• **Directions for this task**
Go through the material under this sentence. Return every line holding "Publié".

Top of Data shown

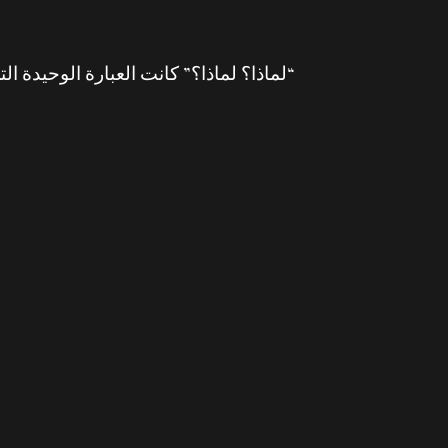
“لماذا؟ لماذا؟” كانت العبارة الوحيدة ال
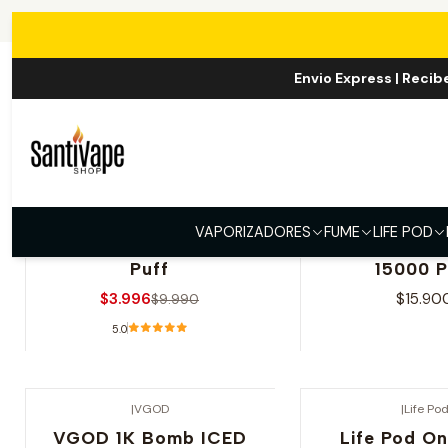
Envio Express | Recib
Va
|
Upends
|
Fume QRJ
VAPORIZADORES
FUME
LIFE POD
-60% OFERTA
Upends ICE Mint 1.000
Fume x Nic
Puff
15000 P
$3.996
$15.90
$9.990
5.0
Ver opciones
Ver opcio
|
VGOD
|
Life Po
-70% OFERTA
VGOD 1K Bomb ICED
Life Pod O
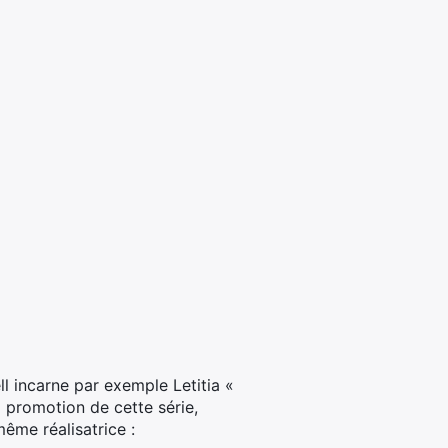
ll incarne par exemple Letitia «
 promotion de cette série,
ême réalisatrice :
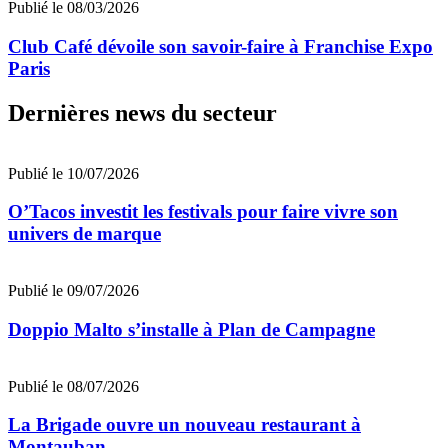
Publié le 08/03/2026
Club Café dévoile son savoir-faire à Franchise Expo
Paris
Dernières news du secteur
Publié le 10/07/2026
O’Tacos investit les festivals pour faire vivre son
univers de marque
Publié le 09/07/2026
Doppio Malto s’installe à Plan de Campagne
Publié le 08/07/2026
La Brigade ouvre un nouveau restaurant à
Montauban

Bottom of Data shown

• **Solution to this problem**
Publié le 08/03/2026
Publié le 10/07/2026
Publié le 09/07/2026
Publié le 08/07/2026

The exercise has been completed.